Filo/phyllo-- was [Re: SC - duck and bread]

david friedman ddfr at best.com
Thu Aug 31 11:18:43 PDT 2000


At 9:02 AM -0700 8/31/00, Susan Fox-Davis wrote:

>That's why my question to Paul via Kiri included all those 
>speculations.  It is
>clearly a Muslim recipe after all, and does list "Muslim oil" [butter] as an
>ingredient;  perhaps the bean was unfamiliar as well.  Shrug.  I don't know,
>that's why I asked.

One of the points the translators of _A Soup for the Qan_ make is 
that the Mongol empire in China was in reasonably close touch with 
the Ilkhans in Persia, with people going back and forth.
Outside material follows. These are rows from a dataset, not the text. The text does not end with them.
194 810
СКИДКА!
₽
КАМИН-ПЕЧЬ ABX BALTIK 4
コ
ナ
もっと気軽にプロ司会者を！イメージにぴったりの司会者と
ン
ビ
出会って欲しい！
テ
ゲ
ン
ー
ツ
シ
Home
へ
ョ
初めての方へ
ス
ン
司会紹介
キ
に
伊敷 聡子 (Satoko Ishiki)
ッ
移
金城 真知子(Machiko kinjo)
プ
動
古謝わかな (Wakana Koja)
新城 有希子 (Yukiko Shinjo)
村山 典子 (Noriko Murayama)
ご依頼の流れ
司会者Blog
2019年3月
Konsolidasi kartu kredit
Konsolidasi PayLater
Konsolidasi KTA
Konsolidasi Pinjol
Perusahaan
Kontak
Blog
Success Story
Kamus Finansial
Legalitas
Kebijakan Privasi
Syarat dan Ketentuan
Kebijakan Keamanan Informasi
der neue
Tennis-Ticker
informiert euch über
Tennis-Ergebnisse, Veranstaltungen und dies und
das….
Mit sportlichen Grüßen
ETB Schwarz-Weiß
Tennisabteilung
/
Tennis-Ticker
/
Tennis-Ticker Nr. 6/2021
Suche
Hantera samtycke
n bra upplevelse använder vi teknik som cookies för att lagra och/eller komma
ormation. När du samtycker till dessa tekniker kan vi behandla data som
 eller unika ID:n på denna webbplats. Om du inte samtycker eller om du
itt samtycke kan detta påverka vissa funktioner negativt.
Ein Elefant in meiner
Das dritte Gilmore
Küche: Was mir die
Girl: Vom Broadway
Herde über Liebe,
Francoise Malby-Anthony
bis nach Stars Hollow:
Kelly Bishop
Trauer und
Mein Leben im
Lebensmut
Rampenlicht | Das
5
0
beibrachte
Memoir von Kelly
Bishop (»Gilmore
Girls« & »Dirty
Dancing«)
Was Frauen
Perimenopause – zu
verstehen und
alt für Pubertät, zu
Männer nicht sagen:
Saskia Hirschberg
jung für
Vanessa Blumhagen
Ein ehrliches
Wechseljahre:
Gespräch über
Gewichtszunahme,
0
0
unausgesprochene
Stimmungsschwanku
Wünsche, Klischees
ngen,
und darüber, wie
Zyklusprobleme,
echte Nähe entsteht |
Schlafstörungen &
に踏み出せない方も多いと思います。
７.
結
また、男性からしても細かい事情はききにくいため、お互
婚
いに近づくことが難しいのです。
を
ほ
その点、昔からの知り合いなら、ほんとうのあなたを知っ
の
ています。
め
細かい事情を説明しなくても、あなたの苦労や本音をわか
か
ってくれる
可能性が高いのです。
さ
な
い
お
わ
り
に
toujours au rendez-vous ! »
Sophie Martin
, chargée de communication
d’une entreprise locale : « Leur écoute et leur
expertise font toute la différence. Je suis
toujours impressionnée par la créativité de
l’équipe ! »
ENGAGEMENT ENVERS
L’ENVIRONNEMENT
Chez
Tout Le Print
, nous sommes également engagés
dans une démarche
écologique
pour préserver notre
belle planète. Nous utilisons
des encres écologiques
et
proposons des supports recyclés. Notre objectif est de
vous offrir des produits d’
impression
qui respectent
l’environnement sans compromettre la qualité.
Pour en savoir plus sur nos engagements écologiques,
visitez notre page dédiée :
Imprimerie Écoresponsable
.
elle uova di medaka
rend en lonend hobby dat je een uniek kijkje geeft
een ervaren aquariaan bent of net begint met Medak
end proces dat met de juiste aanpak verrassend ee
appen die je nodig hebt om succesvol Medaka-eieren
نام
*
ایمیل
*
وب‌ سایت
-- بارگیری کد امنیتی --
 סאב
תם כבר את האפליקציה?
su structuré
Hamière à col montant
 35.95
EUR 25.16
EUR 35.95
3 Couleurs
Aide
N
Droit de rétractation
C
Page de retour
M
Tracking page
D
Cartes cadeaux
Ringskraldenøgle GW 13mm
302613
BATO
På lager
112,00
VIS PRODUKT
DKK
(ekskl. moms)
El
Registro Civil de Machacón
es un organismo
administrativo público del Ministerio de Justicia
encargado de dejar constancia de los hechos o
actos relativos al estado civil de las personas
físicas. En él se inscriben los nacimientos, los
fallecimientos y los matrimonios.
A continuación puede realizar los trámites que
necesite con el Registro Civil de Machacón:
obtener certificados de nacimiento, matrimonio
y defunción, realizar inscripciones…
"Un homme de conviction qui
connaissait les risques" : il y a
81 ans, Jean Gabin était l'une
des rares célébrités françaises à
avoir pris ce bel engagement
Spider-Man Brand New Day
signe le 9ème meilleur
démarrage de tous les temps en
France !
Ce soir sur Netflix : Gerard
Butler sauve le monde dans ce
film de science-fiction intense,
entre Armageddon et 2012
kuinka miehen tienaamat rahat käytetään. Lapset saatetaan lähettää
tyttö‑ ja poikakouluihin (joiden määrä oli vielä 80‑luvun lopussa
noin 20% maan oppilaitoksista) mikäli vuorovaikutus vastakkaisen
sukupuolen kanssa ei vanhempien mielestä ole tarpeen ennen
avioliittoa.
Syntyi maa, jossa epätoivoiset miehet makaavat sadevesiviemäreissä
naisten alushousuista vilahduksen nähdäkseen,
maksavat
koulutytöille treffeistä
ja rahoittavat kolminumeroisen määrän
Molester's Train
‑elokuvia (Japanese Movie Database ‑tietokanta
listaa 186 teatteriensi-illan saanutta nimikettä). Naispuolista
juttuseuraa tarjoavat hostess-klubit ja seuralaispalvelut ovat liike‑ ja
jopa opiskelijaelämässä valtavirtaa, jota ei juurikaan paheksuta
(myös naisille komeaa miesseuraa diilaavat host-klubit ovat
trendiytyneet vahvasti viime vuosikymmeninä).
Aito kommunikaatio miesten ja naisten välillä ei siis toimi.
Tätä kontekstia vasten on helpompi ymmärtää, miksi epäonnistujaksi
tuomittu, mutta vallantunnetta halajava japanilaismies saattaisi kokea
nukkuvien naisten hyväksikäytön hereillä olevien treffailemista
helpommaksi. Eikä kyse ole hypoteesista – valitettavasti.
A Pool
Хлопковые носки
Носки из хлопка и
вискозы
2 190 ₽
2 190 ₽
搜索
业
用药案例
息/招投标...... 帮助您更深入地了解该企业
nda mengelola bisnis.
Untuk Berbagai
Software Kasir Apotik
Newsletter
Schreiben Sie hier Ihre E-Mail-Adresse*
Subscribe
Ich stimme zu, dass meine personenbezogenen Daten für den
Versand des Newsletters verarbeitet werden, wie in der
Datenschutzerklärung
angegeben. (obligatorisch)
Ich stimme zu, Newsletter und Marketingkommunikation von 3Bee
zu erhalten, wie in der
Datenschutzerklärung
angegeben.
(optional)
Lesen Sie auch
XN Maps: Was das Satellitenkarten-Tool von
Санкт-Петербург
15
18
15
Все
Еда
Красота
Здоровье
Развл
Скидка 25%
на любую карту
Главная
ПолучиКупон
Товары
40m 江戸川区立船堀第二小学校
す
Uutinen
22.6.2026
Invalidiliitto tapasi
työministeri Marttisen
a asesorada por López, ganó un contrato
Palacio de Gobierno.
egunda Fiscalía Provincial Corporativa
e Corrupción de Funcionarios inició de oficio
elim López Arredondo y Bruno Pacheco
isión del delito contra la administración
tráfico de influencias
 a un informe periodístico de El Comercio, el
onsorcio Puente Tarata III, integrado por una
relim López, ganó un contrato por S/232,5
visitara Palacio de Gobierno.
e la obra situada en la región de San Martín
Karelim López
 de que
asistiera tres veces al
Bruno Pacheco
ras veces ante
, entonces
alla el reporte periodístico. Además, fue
One result 
is a cuisine that mixes Mongol, Middle-Eastern, and Chinese elements. 
The fact that they are using ghee and calling it "Muslim oil" doesn't 
mean that the recipe is based on a middle-eastern recipe, although it 
could be. I can't think of anything at all similar using bean paste 
in period middle-eastern cooking--that sounds to me like a Chinese 
element in the recipe.

The Chinese had wheat flour in the north and rice flour in the 
south--doesn't either seem a more likely substitution for semolina 
than bean paste?

>
>Also:  if this source documents the use of WHITE sugar, it could be 
>a boon to SCA
>cooks for years to come.  Goodness!  Only the Qan could probably 
>afford it, but
>then again, we all imagine ourselves to be rich nobles don't we?
Is there any reason to believe that people in period didn't have 
white sugar? I am fairly sure I have seen recipes that specified 
black or dark sugar, implying that an alternative existed. And I also 
think I have seen references in Arabic poetry about food that imply 
the sugar is white, although I haven't checked my memory on that.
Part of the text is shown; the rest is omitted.